Mileny Andrade (estagiária), sob supervisão de Leônidas Badaró
A Festa de São Sebastião, em Xapuri, vai muito além da devoção ao santo padroeiro. A celebração também é marcada pelas histórias de vida de pessoas que ajudaram a construir a tradição ao longo dos anos. Nesta segunda-feira, 19, durante a cobertura do evento, o Portal Acre encontrou um desses personagens: Raimundo Honorato, de 75 anos, morador do Seringal Boa Vista, às margens do Rio Xapuri.
Natural do Ceará, seu Raimundo chegou ao Acre apenas com um mês de vida. Foi batizado no estado e construiu toda a sua vida em terras acreanas. Se considera xapuriense de coração e carrega na fala e na memória a história do povo da floresta.

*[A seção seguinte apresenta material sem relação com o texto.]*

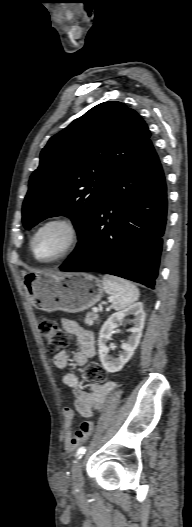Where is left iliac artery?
<instances>
[{
	"instance_id": "left-iliac-artery-1",
	"label": "left iliac artery",
	"mask_w": 192,
	"mask_h": 527,
	"mask_svg": "<svg viewBox=\"0 0 192 527\" xmlns=\"http://www.w3.org/2000/svg\"><path fill=\"white\" fill-rule=\"evenodd\" d=\"M85 451H86L85 447H83V446L80 447V448L77 450V452H76V457H77V458H81V457L83 456V454H85Z\"/></svg>"
}]
</instances>
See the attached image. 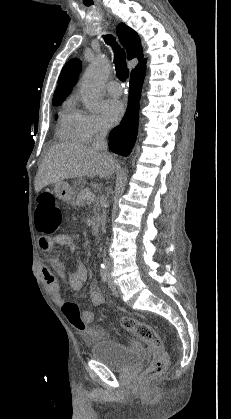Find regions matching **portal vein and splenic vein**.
<instances>
[{"mask_svg": "<svg viewBox=\"0 0 231 419\" xmlns=\"http://www.w3.org/2000/svg\"><path fill=\"white\" fill-rule=\"evenodd\" d=\"M85 198L87 199V201H93L94 200V198H95V195L93 194V193H87L86 195H85Z\"/></svg>", "mask_w": 231, "mask_h": 419, "instance_id": "1", "label": "portal vein and splenic vein"}]
</instances>
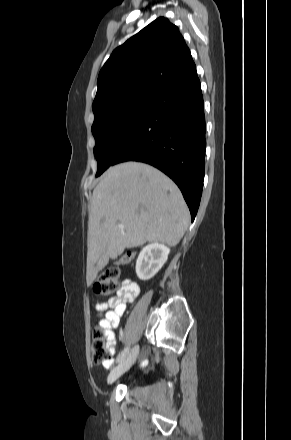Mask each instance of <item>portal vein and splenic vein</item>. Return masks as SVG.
<instances>
[{
    "instance_id": "18ae733b",
    "label": "portal vein and splenic vein",
    "mask_w": 291,
    "mask_h": 440,
    "mask_svg": "<svg viewBox=\"0 0 291 440\" xmlns=\"http://www.w3.org/2000/svg\"><path fill=\"white\" fill-rule=\"evenodd\" d=\"M118 228H119V229H123V228H124V225H123V224H119V225H118Z\"/></svg>"
}]
</instances>
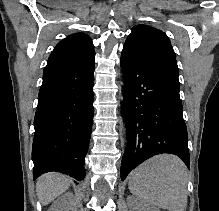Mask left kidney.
<instances>
[{
    "mask_svg": "<svg viewBox=\"0 0 219 211\" xmlns=\"http://www.w3.org/2000/svg\"><path fill=\"white\" fill-rule=\"evenodd\" d=\"M133 211H160V209L152 205H142V207H134Z\"/></svg>",
    "mask_w": 219,
    "mask_h": 211,
    "instance_id": "5707ae66",
    "label": "left kidney"
}]
</instances>
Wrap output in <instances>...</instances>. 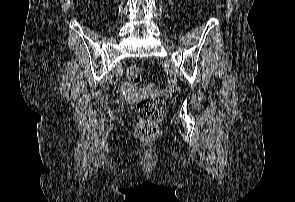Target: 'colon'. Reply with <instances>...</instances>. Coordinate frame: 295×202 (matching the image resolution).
I'll return each instance as SVG.
<instances>
[{
  "mask_svg": "<svg viewBox=\"0 0 295 202\" xmlns=\"http://www.w3.org/2000/svg\"><path fill=\"white\" fill-rule=\"evenodd\" d=\"M126 76L133 84L141 81V70L137 65H131L127 68ZM145 89L153 90L152 85H146ZM139 121L135 133L143 139H150L157 135L159 123L163 119L166 105L160 98H145L138 103Z\"/></svg>",
  "mask_w": 295,
  "mask_h": 202,
  "instance_id": "1",
  "label": "colon"
}]
</instances>
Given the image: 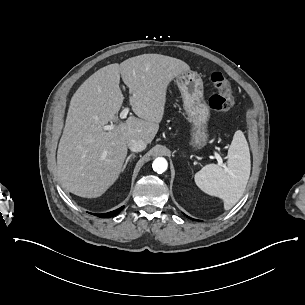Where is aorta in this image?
Returning <instances> with one entry per match:
<instances>
[{"label":"aorta","mask_w":305,"mask_h":305,"mask_svg":"<svg viewBox=\"0 0 305 305\" xmlns=\"http://www.w3.org/2000/svg\"><path fill=\"white\" fill-rule=\"evenodd\" d=\"M152 168L155 172L162 174L168 168V162L163 157H158L153 161Z\"/></svg>","instance_id":"762f6f07"}]
</instances>
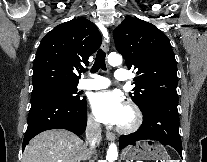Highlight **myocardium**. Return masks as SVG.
I'll return each instance as SVG.
<instances>
[{"mask_svg":"<svg viewBox=\"0 0 207 162\" xmlns=\"http://www.w3.org/2000/svg\"><path fill=\"white\" fill-rule=\"evenodd\" d=\"M126 107L131 113V120L128 124L126 125H118L117 126V131L122 134H130L137 129L140 128L143 122V115L139 107L133 103L129 102Z\"/></svg>","mask_w":207,"mask_h":162,"instance_id":"f54148a6","label":"myocardium"}]
</instances>
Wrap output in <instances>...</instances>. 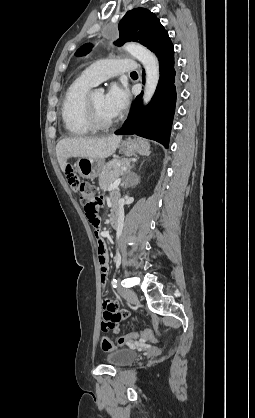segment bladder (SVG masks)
Here are the masks:
<instances>
[{"instance_id":"1","label":"bladder","mask_w":255,"mask_h":418,"mask_svg":"<svg viewBox=\"0 0 255 418\" xmlns=\"http://www.w3.org/2000/svg\"><path fill=\"white\" fill-rule=\"evenodd\" d=\"M138 357V353L129 348H120L110 351L106 355V362L115 367H122L131 364Z\"/></svg>"}]
</instances>
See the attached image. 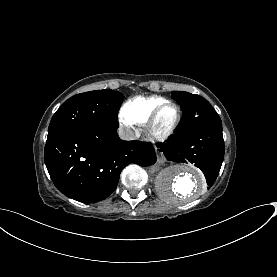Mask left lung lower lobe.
Returning a JSON list of instances; mask_svg holds the SVG:
<instances>
[{"instance_id": "0a47b994", "label": "left lung lower lobe", "mask_w": 277, "mask_h": 277, "mask_svg": "<svg viewBox=\"0 0 277 277\" xmlns=\"http://www.w3.org/2000/svg\"><path fill=\"white\" fill-rule=\"evenodd\" d=\"M167 160L193 163L205 175L209 188L214 184L224 158L222 125H209L178 132L167 142L158 143Z\"/></svg>"}]
</instances>
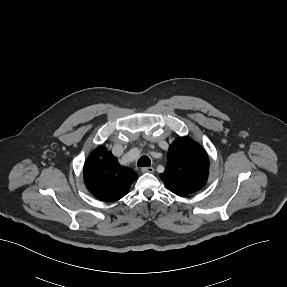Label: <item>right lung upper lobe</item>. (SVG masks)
I'll use <instances>...</instances> for the list:
<instances>
[{
  "label": "right lung upper lobe",
  "mask_w": 287,
  "mask_h": 287,
  "mask_svg": "<svg viewBox=\"0 0 287 287\" xmlns=\"http://www.w3.org/2000/svg\"><path fill=\"white\" fill-rule=\"evenodd\" d=\"M138 178L128 167L121 166L105 147H98L84 165V181L88 190L103 201H117L125 196Z\"/></svg>",
  "instance_id": "cb5924a9"
}]
</instances>
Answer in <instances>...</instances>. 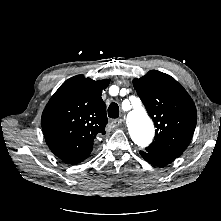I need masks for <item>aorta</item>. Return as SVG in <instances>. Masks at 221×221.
Wrapping results in <instances>:
<instances>
[{"instance_id": "obj_1", "label": "aorta", "mask_w": 221, "mask_h": 221, "mask_svg": "<svg viewBox=\"0 0 221 221\" xmlns=\"http://www.w3.org/2000/svg\"><path fill=\"white\" fill-rule=\"evenodd\" d=\"M129 134L135 144L140 147L148 146L154 136V126L146 112L135 107L127 117Z\"/></svg>"}]
</instances>
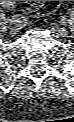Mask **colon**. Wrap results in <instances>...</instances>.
Instances as JSON below:
<instances>
[{
    "label": "colon",
    "instance_id": "1",
    "mask_svg": "<svg viewBox=\"0 0 74 122\" xmlns=\"http://www.w3.org/2000/svg\"><path fill=\"white\" fill-rule=\"evenodd\" d=\"M60 1H24V10L31 15H43L55 9Z\"/></svg>",
    "mask_w": 74,
    "mask_h": 122
}]
</instances>
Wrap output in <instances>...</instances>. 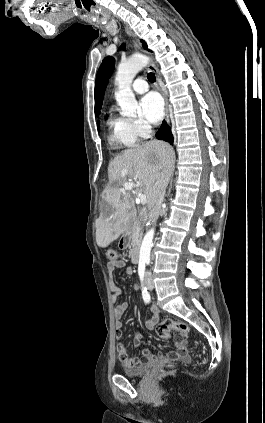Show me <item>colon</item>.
I'll list each match as a JSON object with an SVG mask.
<instances>
[{"label": "colon", "mask_w": 265, "mask_h": 423, "mask_svg": "<svg viewBox=\"0 0 265 423\" xmlns=\"http://www.w3.org/2000/svg\"><path fill=\"white\" fill-rule=\"evenodd\" d=\"M106 257L109 262H114L118 259L116 250L110 248L106 251ZM172 331H176L181 335H186L189 332V327L186 323L177 322L171 319H165L156 325V332L161 338H169ZM185 352L182 353L184 355Z\"/></svg>", "instance_id": "1"}]
</instances>
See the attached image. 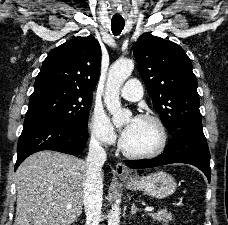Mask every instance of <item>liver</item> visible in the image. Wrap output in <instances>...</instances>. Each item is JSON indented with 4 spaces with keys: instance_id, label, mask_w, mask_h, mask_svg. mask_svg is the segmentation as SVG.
I'll list each match as a JSON object with an SVG mask.
<instances>
[{
    "instance_id": "6515ba94",
    "label": "liver",
    "mask_w": 228,
    "mask_h": 225,
    "mask_svg": "<svg viewBox=\"0 0 228 225\" xmlns=\"http://www.w3.org/2000/svg\"><path fill=\"white\" fill-rule=\"evenodd\" d=\"M87 165L56 151L30 155L18 167L14 225H72L84 205Z\"/></svg>"
}]
</instances>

Seringueiro desde muito cedo, seu Raimundo começou a cortar seringa aos 10 anos de idade, após perder o pai. Ao todo, foram 60 anos de trabalho na extração do látex, atividade que marcou profundamente sua vida. Hoje, mesmo sem depender mais da seringa para sobreviver, ele ainda mantém o hábito de entrar na mata.
“Eu ainda corto seringa. Não é por viver disso, é por saudade. Sinto muita saudade de cortar a seringa”, disse. Além do látex, ele também segue quebrando castanha, mantendo viva a relação com a floresta e com o modo de vida extrativista.

Morando no Seringal Boa Vista, seu Raimundo carrega lembranças de um tempo difícil. Sem oportunidades de estudo, ele conta que não aprendeu a ler nem a escrever, algo que lamenta até hoje. “Eu sinto muito por não ter tido estudo. Não tive essa oportunidade”, relatou, ao lembrar da infância marcada pela perda dos pais e pela necessidade de trabalhar desde cedo.
Mesmo diante das dificuldades, ele se orgulha da própria trajetória. “Nunca mexi no alheio. Fiquei jogado no mundo, mas sempre fui um homem direito”, afirmou, destacando os valores que aprendeu ao longo da vida.
Devoto de São Sebastião, seu Raimundo participa da festa todos os anos. Para ele, a celebração é um momento especial de fé, encontro e gratidão. “É uma festa muito bonita. Todo ano a gente vem, visita, participa, ajuda como pode”, contou. Durante o evento, ele participa do bingo e contribui com doações para apoiar a igreja na realização da festa.
Ao passar pelo espaço histórico montado no centro de Xapuri, seu Raimundo se emocionou ao ver uma péla de borracha, exatamente como a que produzia quando era seringueiro. e ao tempo em que trabalhava na mata. “Quando eu vi a borracha ali, me deu saudade do tempo que eu cortava seringa”, disse.
Histórias como a de Raimundo Honorato mostram que a Festa de São Sebastião é feita não apenas de tradição religiosa, mas também de personagens que representam a identidade, a memória e a resistência do povo xapuriense. São vidas simples, marcadas pelo trabalho, pela fé e pela ligação profunda com a floresta, que ajudam a manter viva a história de Xapuri.